Hibernias nonperforming assets, defined as non-accrual loans, accruing loans past due 90 days
or more and foreclosed real estate, totaled $981,000, or 1.3%, of total assets at March 31, 2011,
compared to $1.1 million, or 1.5%, of total assets at December 31, 2010. The non-performing loans
totaling $981,000 at March 31, 2011, consist of five loans secured by first mortgages on
one-to-four family residential real estate. The net decrease in non-performing loans for the three
months ended March 31, 2011 was due to the return to accruing status of one performing troubled
debt restructured loan. Management believes that the allowance for loan losses is sufficient to
cover any losses that may be incurred on these loans. The Company had no foreclosed property at
March 31, 2011 or December 31, 2010.
A loan loss provision of $15,000 was made to the allowance for loan losses during the three
months ended March 31, 2011. No loan loss provision was made to the allowance for loan losses for
the three months ended March 31, 2010.
To the best of managements knowledge, the reserve is maintained at a level believed to cover
all known and inherent losses in the loan portfolio, both probable and reasonable to estimate.

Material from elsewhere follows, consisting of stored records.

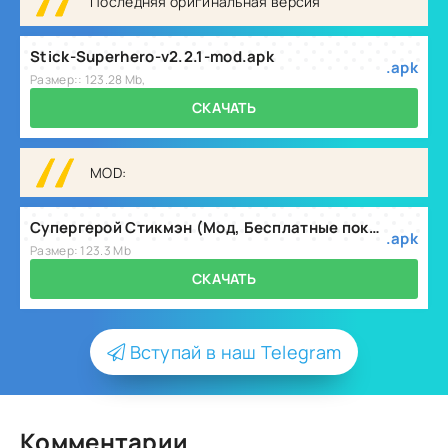
Последняя оригинальная версия
Stick-Superhero-v2.2.1-mod.apk
.apk
Размер:: 123.28 Mb,
СКАЧАТЬ
MOD:
Супергерой Стикмэн (Мод, Бесплатные покупки) v2.2.1
.apk
Размер: 123.3 Mb
СКАЧАТЬ
Вступай в наш Telegram
Комментарии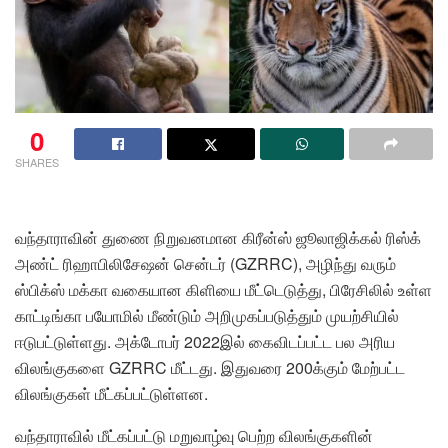
0
SHARES
வந்தாராவின் துணை நிறுவனமான கிரீன்ஸ் ஜூலாஜிக்கல் ரிஸ்க்
அண்ட் ரிஹாபிலிசேஷன் சென்டர் (GZRRC), அழிந்து வரும்
ஸ்பிக்ஸ் மக்கா வகையான கிளியை மீட்டெடுத்து, பிரேசிலில் உள்ள
காட்டிங்கா பயோமில் மீண்டும் அறிமுகப்படுத்தும் முயற்சியில்
ஈடுபட்டுள்ளது. அக்டோபர் 2022இல் கைவிடப்பட்ட பல அரிய
விலங்குகளை GZRRC மீட்டது. இதுவரை 200க்கும் மேற்பட்ட
விலங்குகள் மீட்கப்பட்டுள்ளன.
வந்தாராவில் மீட்கப்பட்டு மறுவாழ்வு பெற்ற விலங்குகளின்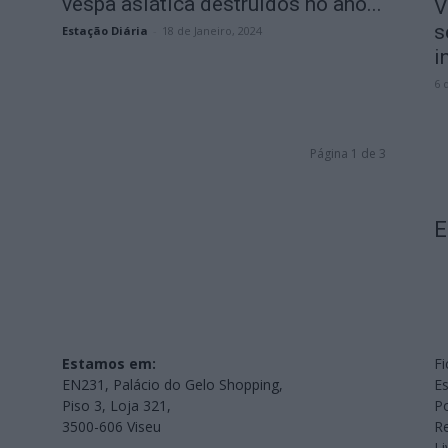
vespa asiática destruídos no ano...
V
s
Estação Diária
-
18 de Janeiro, 2024
i
6 
Página 1 de 3
E
Estamos em:
Fi
EN231, Palácio do Gelo Shopping,
Es
Piso 3, Loja 321,
Po
3500-606 Viseu
Re
L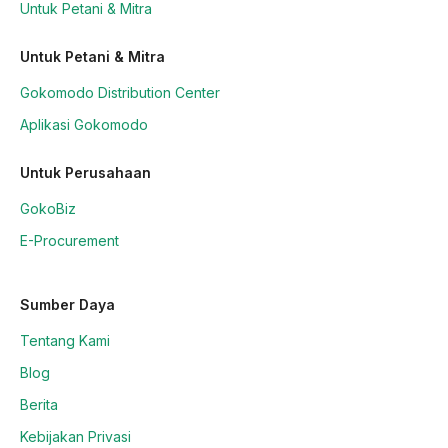
Untuk Petani & Mitra
Untuk Petani & Mitra
Gokomodo Distribution Center
Aplikasi Gokomodo
Untuk Perusahaan
GokoBiz
E-Procurement
Sumber Daya
Tentang Kami
Blog
Berita
Kebijakan Privasi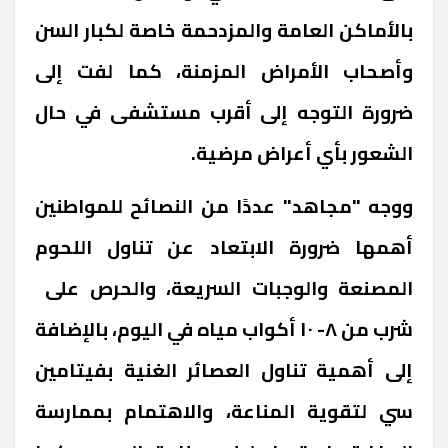
بالأماكن العامة والمزدحمة خاصة لكبار السن
وأصحاب الأمراض المزمنة، كما لفت إلى
ضرورة التوجه إلى أقرب مستشفى في حال
الشعور بأي أعراض مرضية.
ووجه "مجاهد" عددًا من النصائح للمواطنين
أهمها ضرورة الابتعاد عن تناول اللحوم
المصنعة والوجبات السريعة، والحرص على
شرب من ٨- ١٠ أكواب مياه في اليوم، بالإضافة
إلى أهمية تناول العصائر الغنية بفيتامين
سي لتقوية المناعة، والاهتمام بممارسة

Liquidity and Capital Resources
Hibernia maintains levels of liquid assets deemed adequate by management. Hibernia adjusts
its liquidity levels to fund deposit outflows, repay its borrowings and to fund loan commitments.
Hibernia also adjusts liquidity as appropriate to meet asset and liability management objectives.
Hibernias primary sources of funds are deposits, amortization and prepayment of loans and to
a lesser extent, rental income and funds provided from operations. While scheduled principal
repayments on loans are a relatively predictable source of funds, deposit flows and loan
prepayments are greatly influenced by general interest rates, economic conditions and competition.
Hibernia sets the interest rates on its deposits to maintain a desired level of total deposits. In
addition, the Company invests excess funds in short-term interest-earning accounts and other
assets, which provide liquidity to meet lending requirements. Hibernia Homestead Bancorps cash
and cash equivalents amounted to $4.5 million at March 31, 2011.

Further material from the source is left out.